Architects and motor cars have not always co-existed harmoniously. Today’s subject however, is something of an exception.
Richard Buckminster Fuller’s foray into the automotive world with his Dymaxion car of 1933 is frequently brought forward when the discussion topic is raised about car concepts that were simply too far ahead of their time for their own good. The radical ideas and look of the Dymaxion were indeed in clear violation* of MAYA (Most Advanced Yet Acceptable) – the guiding design principle of well known contemporary, Raymond Loewy.
Two decades after Buckminster Fuller presented Dymaxion, another famed architect came up with a car design that was considered too far out at the time of its introduction: Gio Ponti. The Italian’s Linea Diamante dates from 1953 but its styling and interior concept were very much of another, future decade.
Milan native Ponti considered the car designs of the early fifties to be inefficient in terms of space utilisation and interior flexibility and saddled with needlessly gaudy, rotund styling. Together with his colleagues Alberto Rosselli and Antonio Fornaroli he developed, for the time, a wholly new style both inside and out. Ponti’s car concept was christened Linea Diamante or diamond-shaped line because of its flat panels and straight lines that were in total contrast with the curvaceous shapes that were en vogue in those days.
Well over a decade before its introduction, the Linea Diamante more or less predicted the Renault 16. Not only did it feature a generous fifth door, but like the 16 it also had a rear seat that could be adjusted to various configurations. The boot was accessible from the inside and separate from the spare wheel housing.
Ponti and his team also provided the interior with a generous amount of storage facilities. The large windows created an airy cabin in which the inhabitants -aside from enjoying better visibility-would not feel as secluded from the outside world as they would be in the typical vehicle of the era.
Ponti took advantage of his good relationship with Pirelli (he designed the Pirelli Tower in Milan) by enlisting their expertise in developing a special rubber bumper that enveloped the whole car and featured spring-based bumpers front and rear. The flat panels and acute angles of the Linea Diamante were radically different, and while their advantages could no doubt be explained and justified rationally by someone like Ponti it was another matter whether a car manufacturer – or a prospective customer – would accept it.
As a mechanical base for his Linea Diamante, Ponti suggested the Alfa Romeo 1900 Berlinetta. Unfortunately, when he approached Carrozzeria Touring they were intrigued but not interested. Ponti then tried FIAT but they too politely declined. So the Linea Diamante remained just a concept lost in time, existing only in the form a few 1:10 scale models made by Ponti and his team.

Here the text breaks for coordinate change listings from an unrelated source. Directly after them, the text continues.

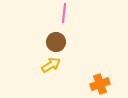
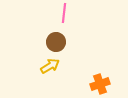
yellow arrow: moved 1 px left, 1 px down
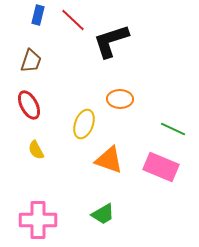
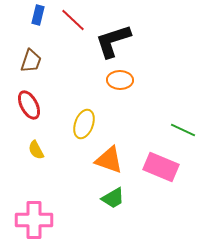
black L-shape: moved 2 px right
orange ellipse: moved 19 px up
green line: moved 10 px right, 1 px down
green trapezoid: moved 10 px right, 16 px up
pink cross: moved 4 px left
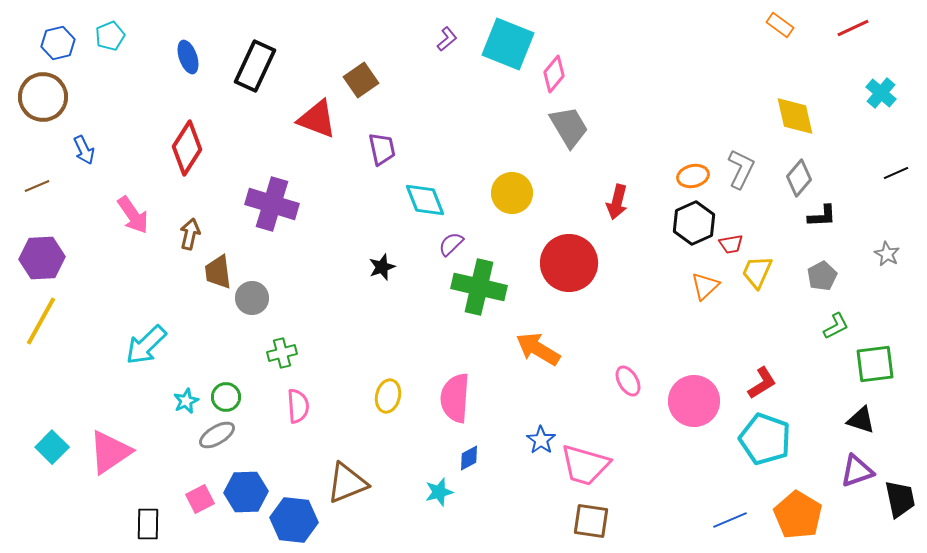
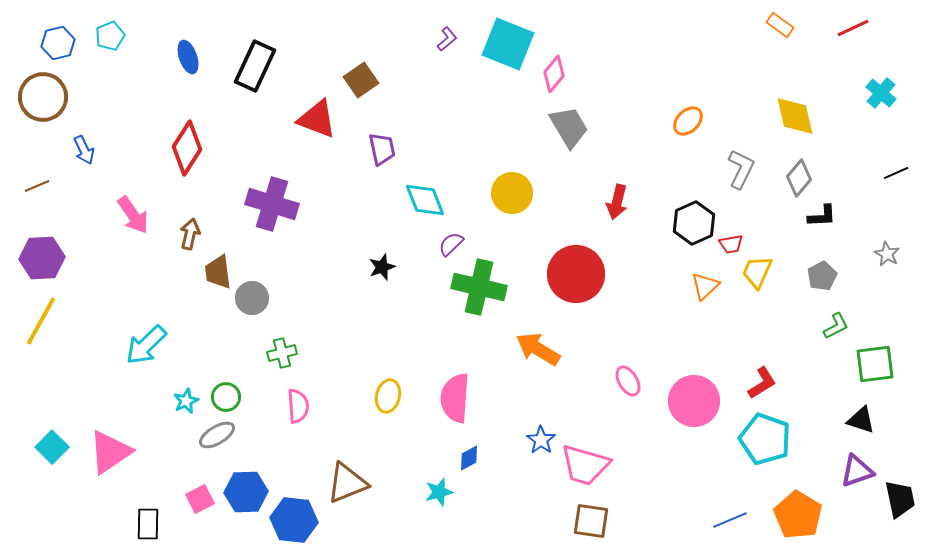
orange ellipse at (693, 176): moved 5 px left, 55 px up; rotated 32 degrees counterclockwise
red circle at (569, 263): moved 7 px right, 11 px down
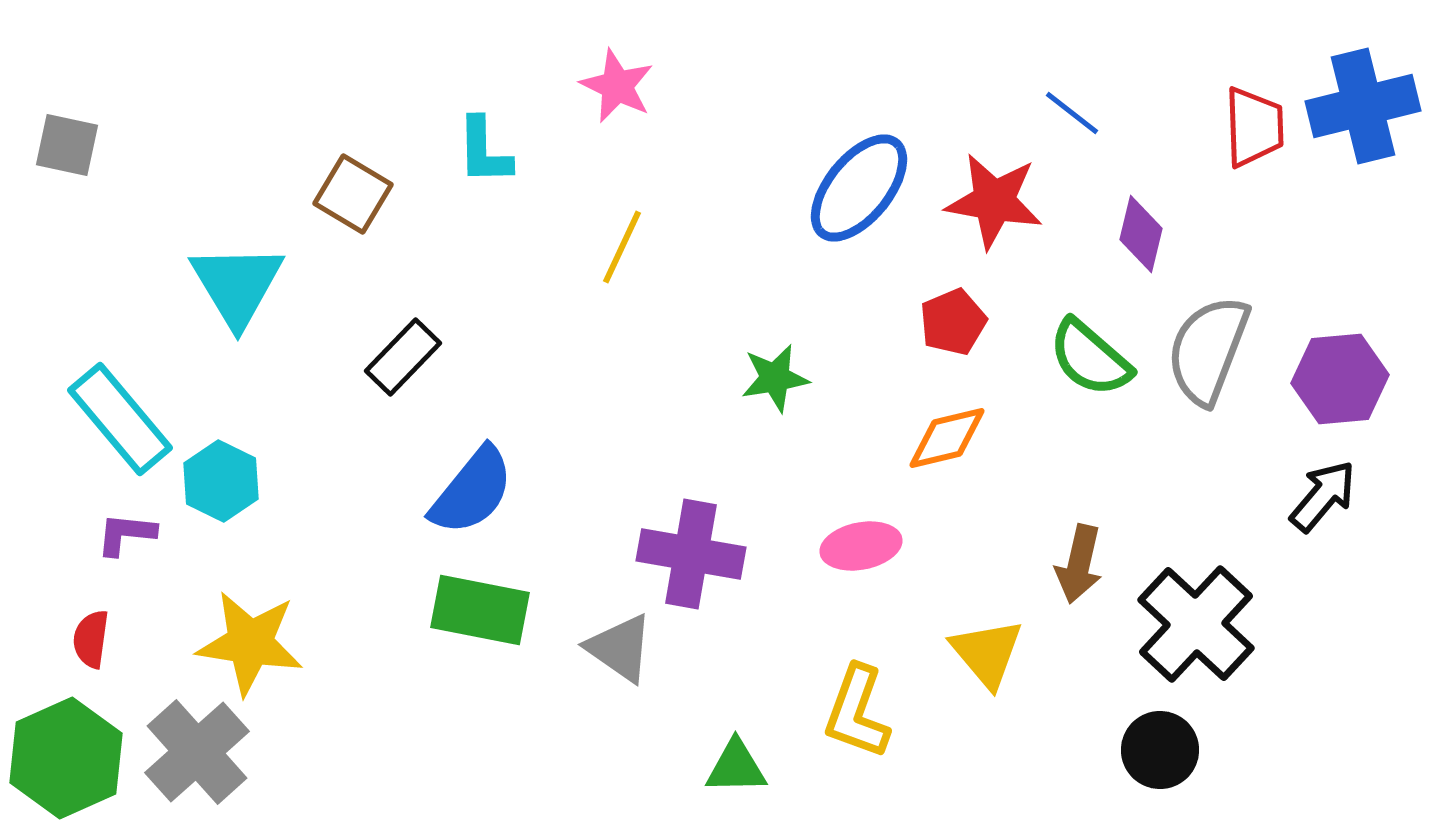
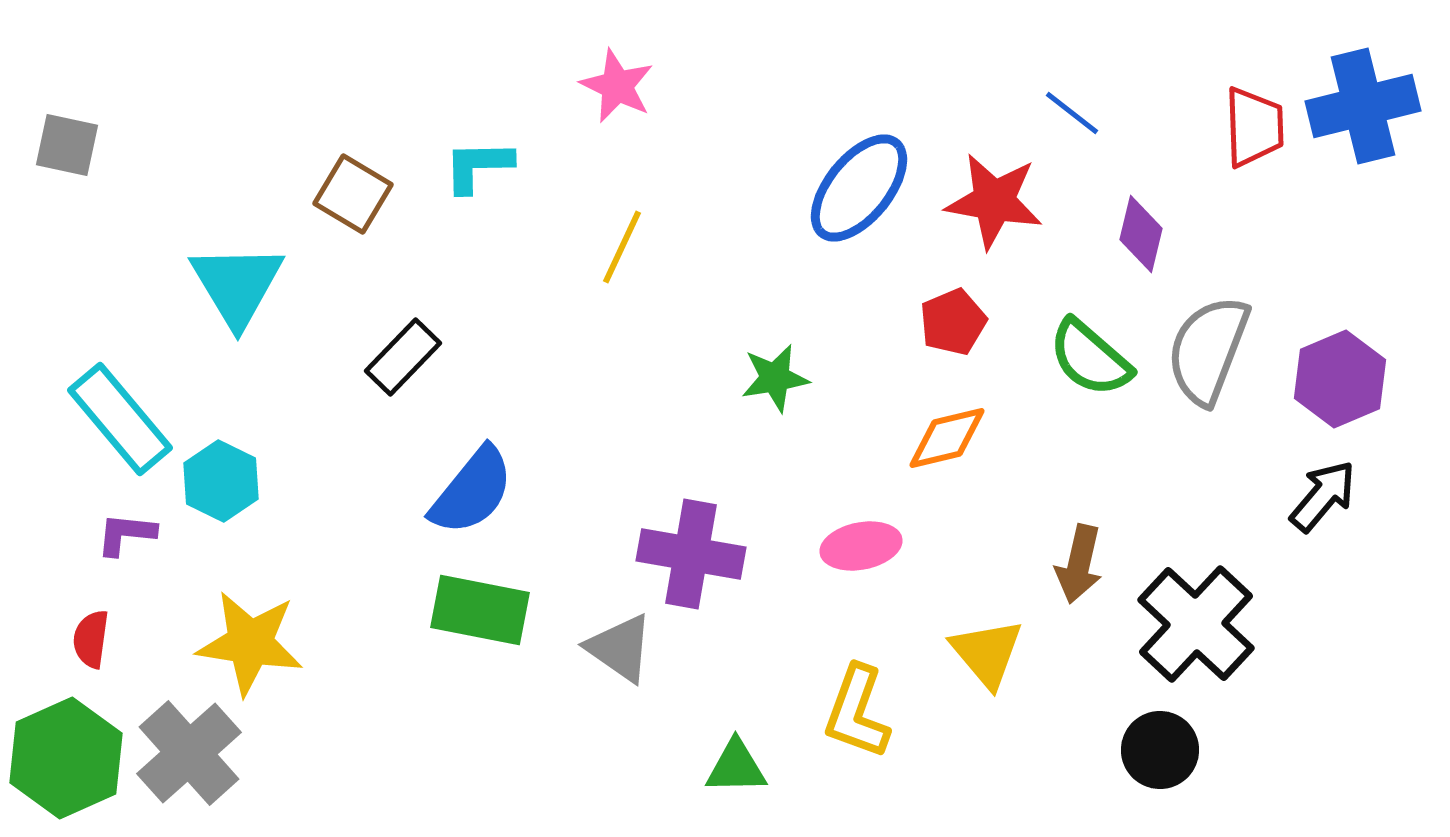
cyan L-shape: moved 6 px left, 15 px down; rotated 90 degrees clockwise
purple hexagon: rotated 18 degrees counterclockwise
gray cross: moved 8 px left, 1 px down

More than 60 years later however, this would change. In 1928 Ponti had co-founded the influential Editoriale Domus magazine; in 2018 the magazine was a cultural partner of the Grand Basel exhibition and in honour of the 90th anniversary of Editoriale Domus it was decided to build a full scale model of the Linea Diamante.
Centro Stile FCA, under the guidance of head of FCA Heritage, Roberto Giolito, worked together with Pirelli and produced a fine full-size tribute to Ponti’s forward looking idea. The only criticism one could level at the result was that it did not have an interior, so none of the original cabin ideas were brought to life.
Encountering the Linea Diamante in the flesh very much impresses its originality and modernity on today’s viewer, especially if he or she first sees the car and only then notices 1953 on the wall behind it.
Late in life, Gio Ponti was not bitter about his concept being denied a chance of volume production. Not long after his Linea Diamante, a car would be born, made by an outfit that had a bit of previous concerning automotive innovation: the Citroën DS 19.
At least in terms of the radicality and ruthless modernity of its design and engineering concept it was very much along the same lines. Ponti said: “When the Citroën DS came out, the three of us in the studio – Fornaroli, Rosselli and myself – got one each in homage to its beauty and originality“.
* That is, if MAYA had already been thought of by Loewy- but in 1933 it had not been coined yet.